Spike Jonze ha realizzato il suo sogno, producendo un film fantasy accantonando del tutto l’utilizzo della tecnologia digitale, tutti i suoi protagonisti sono infatti uomini o “pupazzoni” alti tre metri.

Jonze ogni volta che inizia a parlare del film “Il paese delle creature selvagge“, rammenta quando da piccolo, la madre gli raccontava la storia dalla quale la pellicola è nata, che riprende l’opera di Sendak, scrittore per l’infanzia. Il regista confessa di aver continuato a leggere il libro per tutta la vita, rimanendo folgorato dalle sue illustrazioni, e poi ci racconta di cosa abbia utilizzato per ispirarsi prima di realizzare il film:

Il cinema non è fra i miei ricordi più vividi di quando ero piccolo. E preparando nel paese…, non ho rivisto film fantasy, ma film che secondo me rappresentano i bambini in modo realistico, come “Black Stallion”, “ET”, “I 400 colpi” o “Il palloncino rosso”. Volevamo rendere un ritratto autentico dell’esperienza dell’infanzia, che ne comunicasse i momenti difficili, di tumulto interiore, tristezza e solitudine.
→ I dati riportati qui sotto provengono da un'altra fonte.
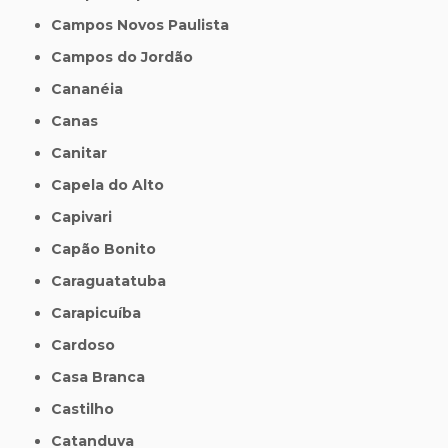
Campos Novos Paulista
Campos do Jordão
Cananéia
Canas
Canitar
Capela do Alto
Capivari
Capão Bonito
Caraguatatuba
Carapicuíba
Cardoso
Casa Branca
Castilho
Catanduva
Momenti che non sono quasi mai presenti nei film per bambini che vengono realizzati oggi, e che nessun genitore vuole pensare che suo figlio attraversi.

Agli interpreti del film Spike Jonze ha chiesto una sola cosa principalmente; quella di tirare fuori un interpretazione fisica, e così è stato. Il film rappresenta un gioiellino della filmografia dell’infanzia.